(Document layout analysis data)
****************

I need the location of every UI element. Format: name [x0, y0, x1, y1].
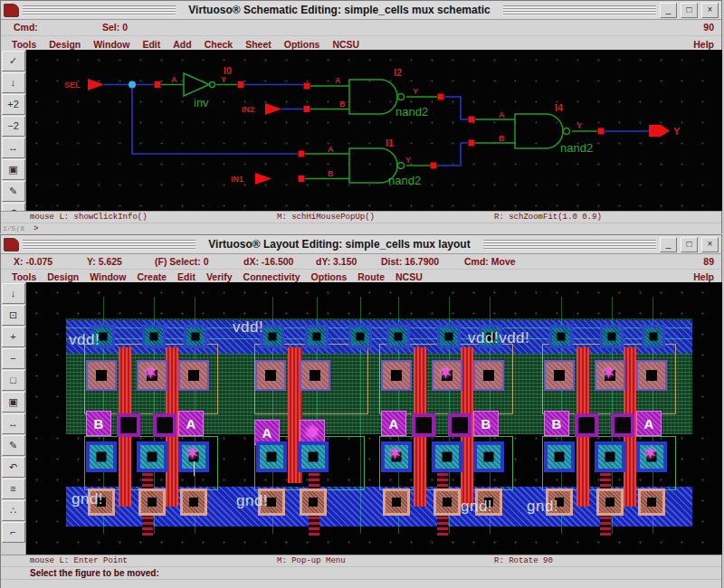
- ndiff-contact[interactable]: [432, 441, 462, 472]
- gnd-contact[interactable]: [596, 488, 624, 516]
- pin-label-box[interactable]: A: [636, 411, 662, 436]
- stretch-icon[interactable]: ↔: [2, 138, 25, 158]
- copy-icon[interactable]: ▣: [2, 159, 25, 180]
- maximize-button[interactable]: □: [681, 3, 698, 18]
- cli-prompt[interactable]: >: [33, 224, 38, 233]
- menu-check[interactable]: Check: [205, 39, 233, 50]
- zoom-in-icon[interactable]: +: [2, 327, 25, 347]
- menu-help[interactable]: Help: [693, 39, 714, 50]
- menu-help[interactable]: Help: [693, 271, 714, 282]
- menu-ncsu[interactable]: NCSU: [395, 271, 423, 282]
- wire-pen-icon[interactable]: ✎: [2, 181, 25, 202]
- minimize-button[interactable]: _: [660, 237, 677, 252]
- vdd-via-contact[interactable]: [184, 325, 207, 348]
- pin-in1-arrow[interactable]: [255, 173, 272, 185]
- pin-label-box[interactable]: A: [178, 411, 204, 436]
- nand2-i2-symbol[interactable]: [349, 80, 397, 114]
- vdd-via-contact[interactable]: [642, 325, 665, 348]
- layout-cell-nand2-1[interactable]: ✶ B A ✶: [86, 318, 220, 534]
- close-button[interactable]: ×: [701, 237, 719, 252]
- pin-contact[interactable]: [117, 413, 140, 437]
- ndiff-contact[interactable]: [473, 441, 504, 472]
- menu-verify[interactable]: Verify: [206, 271, 233, 282]
- pin-contact[interactable]: [448, 413, 472, 437]
- menu-ncsu[interactable]: NCSU: [332, 39, 359, 50]
- pin-label-box[interactable]: B: [86, 411, 111, 436]
- vdd-via-contact[interactable]: [600, 325, 624, 348]
- menu-window[interactable]: Window: [90, 271, 126, 282]
- menu-add[interactable]: Add: [173, 39, 191, 50]
- menu-design[interactable]: Design: [49, 39, 81, 50]
- pdiff-contact[interactable]: [473, 360, 504, 391]
- ndiff-contact[interactable]: [137, 441, 167, 472]
- inverter-symbol[interactable]: [184, 73, 209, 96]
- menu-options[interactable]: Options: [284, 39, 320, 50]
- zoom-out-2x-icon[interactable]: −2: [2, 116, 25, 137]
- pen-icon[interactable]: ✎: [2, 435, 25, 456]
- pdiff-contact[interactable]: [300, 360, 330, 391]
- gnd-contact[interactable]: [138, 488, 166, 516]
- vdd-via-contact[interactable]: [142, 325, 166, 348]
- pin-contact[interactable]: [412, 413, 435, 437]
- menu-route[interactable]: Route: [357, 271, 385, 282]
- nand2-i4-bubble[interactable]: [564, 128, 570, 135]
- wire-junction-dot[interactable]: [129, 81, 136, 89]
- schematic-canvas[interactable]: SEL IN2 IN1 A Y A B Y A B Y A B Y I0 I2 …: [26, 50, 722, 211]
- vdd-via-contact[interactable]: [348, 325, 372, 348]
- schematic-titlebar[interactable]: Virtuoso® Schematic Editing: simple_cell…: [1, 1, 721, 20]
- instances-icon[interactable]: ∴: [2, 500, 25, 521]
- ndiff-contact[interactable]: [636, 441, 667, 472]
- nand2-i2-bubble[interactable]: [398, 94, 405, 100]
- menu-design[interactable]: Design: [47, 271, 79, 282]
- gnd-contact[interactable]: [180, 488, 207, 516]
- layout-canvas[interactable]: ✶ B A ✶ A: [26, 282, 722, 555]
- ndiff-contact[interactable]: [298, 441, 329, 472]
- ndiff-contact[interactable]: [381, 441, 412, 472]
- copy-icon[interactable]: ▣: [2, 392, 25, 413]
- schematic-prompt-row[interactable]: 1/5(8 >: [1, 223, 721, 235]
- pdiff-contact[interactable]: [178, 360, 209, 391]
- menu-connectivity[interactable]: Connectivity: [243, 271, 300, 282]
- ndiff-contact[interactable]: [86, 441, 117, 472]
- pin-contact[interactable]: [575, 413, 598, 437]
- gnd-contact[interactable]: [383, 488, 410, 516]
- layout-cell-inv[interactable]: A ✶: [252, 318, 372, 534]
- menu-options[interactable]: Options: [311, 271, 348, 282]
- rectangle-icon[interactable]: □: [2, 370, 25, 391]
- menu-edit[interactable]: Edit: [177, 271, 195, 282]
- pdiff-contact[interactable]: [381, 360, 412, 391]
- menu-create[interactable]: Create: [137, 271, 167, 282]
- layout-titlebar[interactable]: Virtuoso® Layout Editing: simple_cells m…: [1, 235, 721, 254]
- save-icon[interactable]: ↓: [2, 72, 25, 93]
- vdd-via-contact[interactable]: [261, 325, 284, 348]
- pin-in2-arrow[interactable]: [265, 103, 281, 115]
- menu-sheet[interactable]: Sheet: [245, 39, 272, 50]
- gnd-contact[interactable]: [300, 488, 327, 516]
- pdiff-contact[interactable]: [544, 360, 575, 391]
- close-button[interactable]: ×: [701, 3, 719, 18]
- pdiff-contact[interactable]: [137, 360, 167, 391]
- zoom-in-2x-icon[interactable]: +2: [2, 94, 25, 115]
- zoom-out-icon[interactable]: −: [2, 348, 25, 369]
- pdiff-contact[interactable]: [432, 360, 462, 391]
- menu-edit[interactable]: Edit: [142, 39, 160, 50]
- vdd-via-contact[interactable]: [549, 325, 573, 348]
- pdiff-contact[interactable]: [255, 360, 286, 391]
- ruler-icon[interactable]: ≡: [2, 479, 25, 499]
- check-save-icon[interactable]: ✓: [2, 51, 25, 71]
- vdd-via-contact[interactable]: [386, 325, 410, 348]
- vdd-via-contact[interactable]: [305, 325, 329, 348]
- layout-cell-nand2-2[interactable]: ✶ A B ✶: [381, 318, 515, 534]
- pin-label-box[interactable]: B: [473, 411, 499, 436]
- ndiff-contact[interactable]: [544, 441, 575, 472]
- zoom-fit-icon[interactable]: ⊡: [2, 305, 25, 326]
- pin-stubs[interactable]: [161, 85, 597, 179]
- stretch-icon[interactable]: ↔: [2, 413, 25, 434]
- vdd-via-contact[interactable]: [437, 325, 461, 348]
- ndiff-contact[interactable]: [256, 441, 287, 472]
- pin-label-box[interactable]: B: [544, 411, 569, 436]
- pin-sel-arrow[interactable]: [88, 79, 104, 90]
- undo-icon[interactable]: ↶: [2, 457, 25, 478]
- path-icon[interactable]: ⌐: [2, 522, 25, 543]
- pin-contact[interactable]: [611, 413, 634, 437]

****************

* **EXERCISE INSTRUCTIONS**
Find every line above that contains the word "ndiff", and return each one.

* **ANSWER AREA**
- ndiff-contact[interactable]: [432, 441, 462, 472]
- ndiff-contact[interactable]: [473, 441, 504, 472]
- ndiff-contact[interactable]: [137, 441, 167, 472]
- ndiff-contact[interactable]: [636, 441, 667, 472]
- ndiff-contact[interactable]: [298, 441, 329, 472]
- ndiff-contact[interactable]: [381, 441, 412, 472]
- ndiff-contact[interactable]: [86, 441, 117, 472]
- ndiff-contact[interactable]: [544, 441, 575, 472]
- ndiff-contact[interactable]: [256, 441, 287, 472]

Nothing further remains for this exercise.